- _Exercise goal_
One number is all that is asked for: the number of lines below that hold the string "projekts".

Dataset entries:
• • • • •
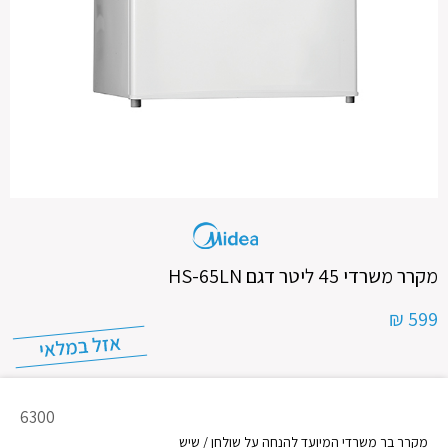
מקרר משרדי 45 ליטר דגם HS-65LN
599 ₪
מק"ט
6300
מוצר
מקרר בר משרדי המיועד להנחה על שולחן / שיש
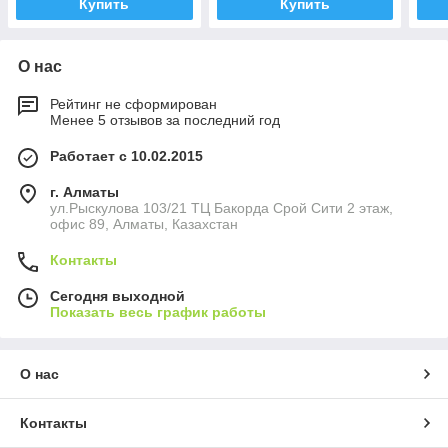
Купить
Купить
О нас
Рейтинг не сформирован
Менее 5 отзывов за последний год
Работает с 10.02.2015
г. Алматы
ул.Рыскулова 103/21 ТЦ Бакорда Срой Сити 2 этаж,
офис 89, Алматы, Казахстан
Контакты
Сегодня выходной
Показать весь график работы
О нас
Контакты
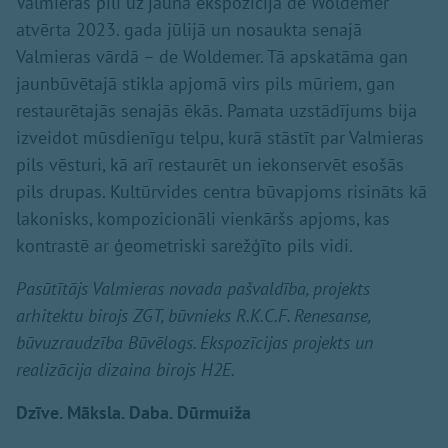
Valmieras pilī uz jaunā ekspozīcija de Woldemer
atvērta 2023. gada jūlijā un nosaukta senajā
Valmieras vārdā – de Woldemer. Tā apskatāma gan
jaunbūvētajā stikla apjomā virs pils mūriem, gan
restaurētajās senajās ēkās. Pamata uzstādījums bija
izveidot mūsdienīgu telpu, kurā stāstīt par Valmieras
pils vēsturi, kā arī restaurēt un iekonservēt esošās
pils drupas. Kultūrvides centra būvapjoms risināts kā
lakonisks, kompozicionāli vienkāršs apjoms, kas
kontrastē ar ģeometriski sarežģīto pils vidi.
Pasūtītājs Valmieras novada pašvaldība, projekts
arhitektu birojs ZGT, būvnieks R.K.C.F. Renesanse,
būvuzraudzība Būvēlogs. Ekspozīcijas projekts un
realizācija dizaina birojs H2E.
Dzīve. Māksla. Daba. Dūrmuiža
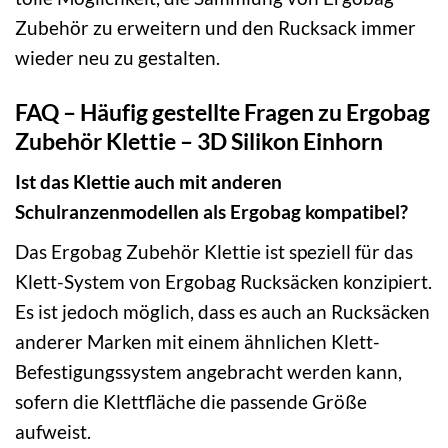
Zubehör zu erweitern und den Rucksack immer
wieder neu zu gestalten.
FAQ – Häufig gestellte Fragen zu Ergobag
Zubehör Klettie – 3D Silikon Einhorn
Ist das Klettie auch mit anderen
Schulranzenmodellen als Ergobag kompatibel?
Das Ergobag Zubehör Klettie ist speziell für das
Klett-System von Ergobag Rucksäcken konzipiert.
Es ist jedoch möglich, dass es auch an Rucksäcken
anderer Marken mit einem ähnlichen Klett-
Befestigungssystem angebracht werden kann,
sofern die Klettfläche die passende Größe
aufweist.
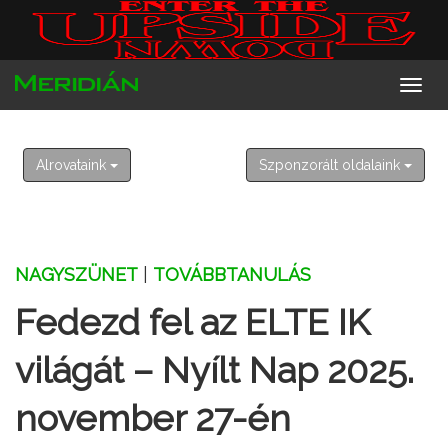
2026. augusztus 9. vasárnap
Emőd
Alrovataink
Szponzorált oldalaink
NAGYSZÜNET
|
TOVÁBBTANULÁS
Fedezd fel az ELTE IK
világát – Nyílt Nap 2025.
november 27-én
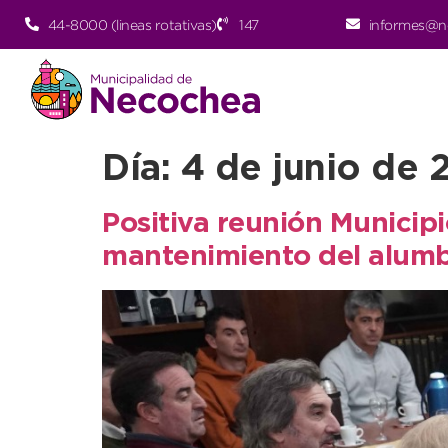
44-8000 (lineas rotativas)
147
informes@n
Día:
4 de junio de 
Positiva reunión Municipi
mantenimiento del alumb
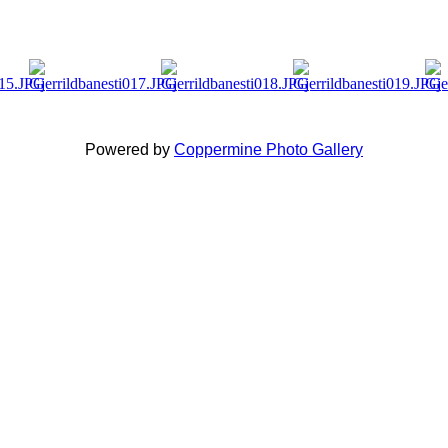
Powered by
Coppermine Photo Gallery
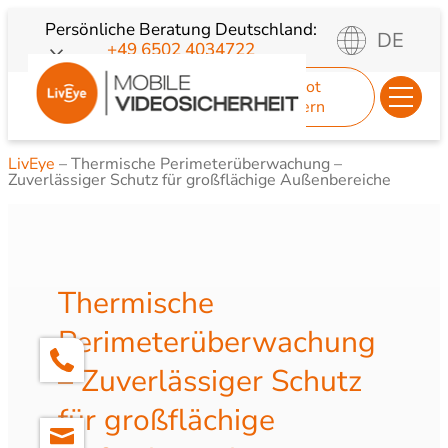
Zum
Persönliche Beratung
Deutschland:
DE
+49 6502 4034722
Inhalt
springen
Angebot
anfordern
LivEye
–
Thermische Perimeterüberwachung –
Zuverlässiger Schutz für großflächige Außenbereiche
Thermische
Perimeterüberwachung
– Zuverlässiger Schutz
für großflächige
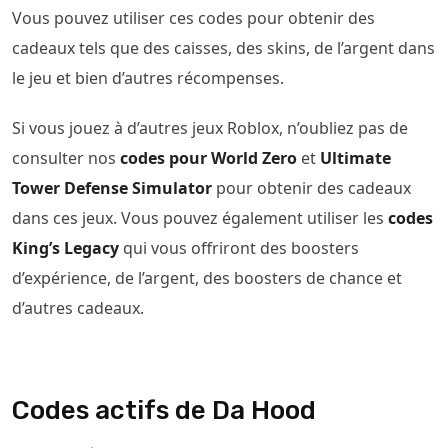
Vous pouvez utiliser ces codes pour obtenir des
cadeaux tels que des caisses, des skins, de l’argent dans
le jeu et bien d’autres récompenses.
Si vous jouez à d’autres jeux Roblox, n’oubliez pas de
consulter nos
codes pour World Zero
et
Ultimate
Tower Defense Simulator
pour obtenir des cadeaux
dans ces jeux. Vous pouvez également utiliser les
codes
King’s Legacy
qui vous offriront des boosters
d’expérience, de l’argent, des boosters de chance et
d’autres cadeaux.
Codes actifs de Da Hood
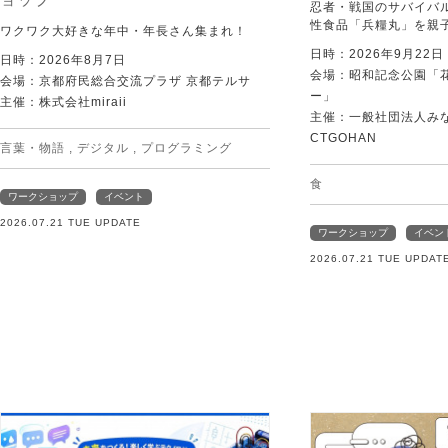
忍者・戦国のサバイバ
性食品「兵糧丸」を親
ワクワク大好きな年中・年長さん集まれ！
日時：2026年9月22
日時：2026年8月7日
会場：昭和記念公園「
会場：京都府民総合交流プラザ 京都テルサ
ー」
主催：株式会社miraii
主催：一般社団法人みなむ
CTGOHAN
言葉・物語
,
デジタル
,
プログラミング
食
ワークショップ
イベント
2026.07.21 TUE UPDATE
ワークショップ
イベン
2026.07.21 TUE UPDAT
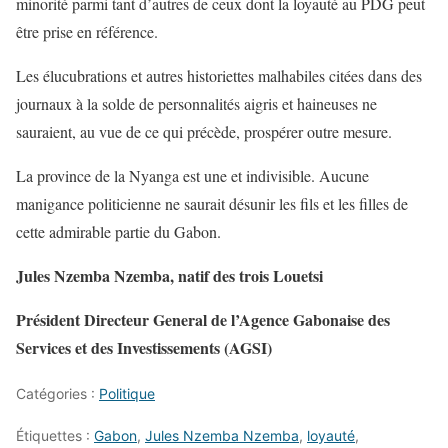
minorité parmi tant d’autres de ceux dont la loyauté au PDG peut
être prise en référence.
Les élucubrations et autres historiettes malhabiles citées dans des
journaux à la solde de personnalités aigris et haineuses ne
sauraient, au vue de ce qui précède, prospérer outre mesure.
La province de la Nyanga est une et indivisible. Aucune
manigance politicienne ne saurait désunir les fils et les filles de
cette admirable partie du Gabon.
Jules Nzemba Nzemba, natif des trois Louetsi
Président Directeur General de l’Agence Gabonaise des
Services et des Investissements (AGSI)
Catégories :
Politique
Étiquettes :
Gabon
,
Jules Nzemba Nzemba
,
loyauté
,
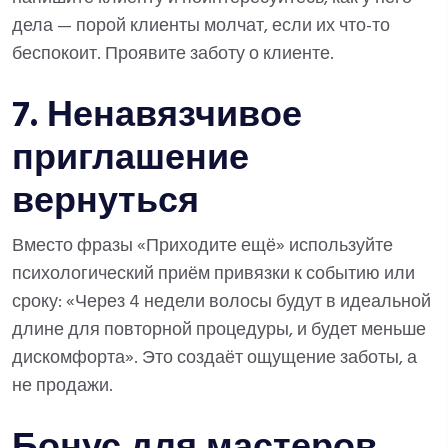
дела — порой клиенты молчат, если их что-то
беспокоит. Проявите заботу о клиенте.
7. Ненавязчивое
приглашение
вернуться
Вместо фразы «Приходите ещё» используйте
психологический приём привязки к событию или
сроку: «Через 4 недели волосы будут в идеальной
длине для повторной процедуры, и будет меньше
дискомфорта». Это создаёт ощущение заботы, а
не продажи.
• • • • •
- _The completed task_
2